Exception in thread "AWT-EventQueue-0" java.lang.ArrayIndexOutOfBoundsException: 0
	at javax.swing.plaf.basic.BasicTabbedPaneUI.tabForCoordinate(Unknown Source)
	at javax.swing.plaf.basic.BasicTabbedPaneUI.setRolloverTab(Unknown Source)
	at javax.swing.plaf.basic.BasicTabbedPaneUI.access$2000(Unknown Source)
	at javax.swing.plaf.basic.BasicTabbedPaneUI$Handler.mouseMoved(Unknown Source)
	at java.awt.Component.processMouseMotionEvent(Unknown Source)

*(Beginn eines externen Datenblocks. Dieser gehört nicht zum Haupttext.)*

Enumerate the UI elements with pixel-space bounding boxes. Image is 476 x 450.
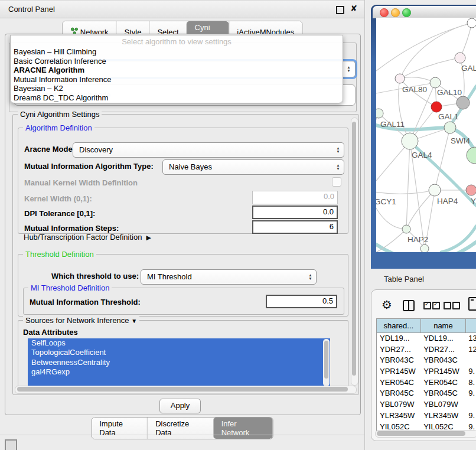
table-row[interactable]: YBL079WYBL079W bbox=[377, 399, 476, 410]
network-edge[interactable] bbox=[376, 190, 435, 194]
attribute-item-selected[interactable]: gal4RGexp bbox=[28, 367, 330, 377]
network-node[interactable] bbox=[395, 74, 405, 83]
network-edge[interactable] bbox=[441, 226, 476, 252]
table-row[interactable]: YBR045CYBR045C9. bbox=[377, 388, 476, 399]
network-edge[interactable] bbox=[406, 141, 410, 229]
network-node[interactable] bbox=[420, 244, 429, 252]
mi-steps-field[interactable]: 6 bbox=[252, 220, 338, 234]
hub-definition-toggle[interactable]: Hub/Transcription Factor Definition▶ bbox=[24, 233, 151, 242]
algorithm-option[interactable]: Bayesian – K2 bbox=[11, 84, 343, 93]
bottom-tab-discretize-data[interactable]: Discretize Data bbox=[147, 418, 213, 439]
table-row[interactable]: YBR043CYBR043C bbox=[377, 355, 476, 366]
deselect-all-checkbox-icon[interactable] bbox=[444, 302, 451, 309]
which-threshold-combo[interactable]: MI Threshold ▲▼ bbox=[141, 269, 317, 285]
deselect-all-checkbox-icon[interactable] bbox=[452, 302, 460, 309]
algorithm-option[interactable]: Basic Correlation Inference bbox=[11, 57, 343, 66]
mi-type-combo[interactable]: Naive Bayes ▲▼ bbox=[162, 159, 344, 175]
column-layout-icon[interactable] bbox=[403, 300, 415, 311]
column-header[interactable]: shared... bbox=[377, 319, 421, 332]
combo-down-arrow-icon: ▼ bbox=[336, 150, 340, 154]
node-label: GAL11 bbox=[380, 120, 405, 129]
network-node[interactable] bbox=[467, 18, 476, 28]
node-label: HAP4 bbox=[437, 197, 458, 206]
network-window-titlebar[interactable] bbox=[373, 6, 476, 18]
table-cell: YBL079W bbox=[377, 399, 420, 410]
column-header[interactable]: name bbox=[421, 319, 467, 332]
network-edge[interactable] bbox=[400, 58, 460, 79]
scrollbar-thumb[interactable] bbox=[17, 387, 348, 392]
network-canvas[interactable]: GALGAL80GAL10GAL1GAL11SWI4GAL4GCY1HAP4YH… bbox=[376, 18, 476, 252]
network-edge[interactable] bbox=[376, 191, 406, 229]
settings-horizontal-scrollbar[interactable] bbox=[15, 386, 357, 394]
algorithm-option[interactable]: Mutual Information Inference bbox=[11, 75, 343, 84]
sources-legend-label: Sources for Network Inference bbox=[25, 316, 129, 325]
network-graph: GALGAL80GAL10GAL1GAL11SWI4GAL4GCY1HAP4YH… bbox=[376, 18, 476, 252]
bottom-tab-impute-data[interactable]: Impute Data bbox=[92, 418, 147, 439]
network-node[interactable] bbox=[376, 109, 383, 118]
network-node[interactable] bbox=[466, 185, 476, 195]
list-vertical-scrollbar[interactable] bbox=[323, 339, 330, 386]
network-edge[interactable] bbox=[435, 128, 450, 190]
table-row[interactable]: YDR27...YDR27...12 bbox=[377, 344, 476, 356]
table-row[interactable]: YDL19...YDL19...13 bbox=[377, 333, 476, 344]
cyni-algorithm-settings-group: Cyni Algorithm Settings Algorithm Defini… bbox=[12, 114, 359, 395]
apply-button[interactable]: Apply bbox=[159, 399, 201, 413]
network-node[interactable] bbox=[455, 53, 465, 63]
network-window[interactable]: GALGAL80GAL10GAL1GAL11SWI4GAL4GCY1HAP4YH… bbox=[371, 5, 476, 269]
new-table-icon[interactable] bbox=[468, 297, 476, 311]
scrollbar-thumb[interactable] bbox=[352, 122, 356, 376]
aracne-mode-combo[interactable]: Discovery ▲▼ bbox=[73, 142, 344, 158]
algorithm-option[interactable]: Dream8 DC_TDC Algorithm bbox=[11, 93, 343, 103]
manual-kernel-checkbox[interactable] bbox=[332, 177, 341, 187]
table-row[interactable]: YPR145WYPR145W9. bbox=[377, 366, 476, 377]
kernel-width-label: Kernel Width (0,1): bbox=[24, 194, 92, 203]
bottom-tab-infer-network[interactable]: Infer Network bbox=[213, 418, 273, 439]
sources-legend[interactable]: Sources for Network Inference ▼ bbox=[23, 316, 139, 325]
table-row[interactable]: YER054CYER054C8. bbox=[377, 377, 476, 389]
network-edge[interactable] bbox=[406, 190, 435, 229]
table-cell: YDR27... bbox=[377, 344, 420, 356]
column-header[interactable]: A bbox=[466, 319, 476, 332]
algorithm-option[interactable]: Bayesian – Hill Climbing bbox=[11, 47, 343, 57]
scrollbar-thumb[interactable] bbox=[377, 431, 465, 436]
settings-legend: Cyni Algorithm Settings bbox=[18, 110, 102, 119]
attribute-item-selected[interactable]: BetweennessCentrality bbox=[28, 358, 330, 367]
table-horizontal-scrollbar[interactable] bbox=[375, 430, 476, 438]
network-node[interactable] bbox=[467, 147, 476, 164]
network-edge[interactable] bbox=[376, 141, 410, 191]
network-node[interactable] bbox=[402, 225, 410, 233]
network-node[interactable] bbox=[429, 184, 441, 196]
screen: Control Panel ✘ NetworkStyleSelectCyni T… bbox=[0, 0, 476, 450]
data-attributes-list[interactable]: SelfLoopsTopologicalCoefficientBetweenne… bbox=[28, 338, 330, 387]
close-icon[interactable]: ✘ bbox=[350, 4, 357, 13]
float-window-icon[interactable] bbox=[336, 6, 344, 14]
table-cell: YBR043C bbox=[420, 355, 465, 366]
table-cell: YDR27... bbox=[420, 344, 465, 356]
dpi-tolerance-field[interactable]: 0.0 bbox=[252, 206, 338, 219]
attribute-item-selected[interactable]: SelfLoops bbox=[28, 338, 330, 348]
network-node[interactable] bbox=[431, 102, 442, 112]
algorithm-option[interactable]: ARACNE Algorithm bbox=[11, 66, 343, 75]
minimized-widget[interactable] bbox=[5, 439, 17, 450]
network-node[interactable] bbox=[402, 133, 418, 149]
network-node[interactable] bbox=[444, 122, 456, 133]
close-traffic-light-icon[interactable] bbox=[380, 8, 389, 17]
settings-vertical-scrollbar[interactable] bbox=[351, 118, 358, 386]
table-row[interactable]: YLR345WYLR345W9. bbox=[377, 410, 476, 422]
zoom-traffic-light-icon[interactable] bbox=[402, 8, 411, 17]
scrollbar-thumb[interactable] bbox=[324, 341, 328, 379]
network-node[interactable] bbox=[430, 77, 441, 88]
minimize-traffic-light-icon[interactable] bbox=[391, 8, 400, 17]
node-attribute-table: shared...nameA YDL19...YDL19...13YDR27..… bbox=[376, 318, 476, 433]
network-node[interactable] bbox=[457, 96, 470, 109]
kernel-width-field[interactable]: 0.0 bbox=[252, 191, 338, 204]
select-all-checkbox-icon[interactable]: ✓ bbox=[423, 302, 431, 309]
dpi-tolerance-label: DPI Tolerance [0,1]: bbox=[24, 209, 95, 218]
combo-down-arrow-icon: ▼ bbox=[347, 69, 350, 73]
mi-threshold-field[interactable]: 0.5 bbox=[266, 295, 337, 308]
table-cell: YLR345W bbox=[420, 410, 465, 422]
select-all-checkbox-icon[interactable]: ✓ bbox=[432, 302, 440, 309]
attribute-item-selected[interactable]: TopologicalCoefficient bbox=[28, 348, 330, 357]
algorithm-definition-group: Algorithm Definition Aracne Mode: Discov… bbox=[18, 128, 348, 234]
gear-icon[interactable]: ⚙ bbox=[382, 298, 392, 312]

	at javax.swing.JComponent.processMouseMotionEvent(Unknown Source)
	at java.awt.Component.processEvent(Unknown Source)
	at java.awt.Container.processEvent(Unknown Source)
	at java.awt.Component.dispatchEventImpl(Unknown Source)
	at java.awt.Container.dispatchEventImpl(Unknown Source)
	at java.awt.Component.dispatchEvent(Unknown Source)
	at java.awt.LightweightDispatcher.retargetMouseEvent(Unknown Source)
	at java.awt.LightweightDispatcher.processMouseEvent(Unknown Source)
	at java.awt.LightweightDispatcher.dispatchEvent(Unknown Source)
	at java.awt.Container.dispatchEventImpl(Unknown Source)
	at java.awt.Window.dispatchEventImpl(Unknown Source)
	at java.awt.Component.dispatchEvent(Unknown Source)
	at java.awt.EventQueue.dispatchEvent(Unknown Source)
	at java.awt.EventDispatchThread.pumpOneEventForFilters(Unknown Source)
	at java.awt.EventDispatchThread.pumpEventsForFilter(Unknown Source)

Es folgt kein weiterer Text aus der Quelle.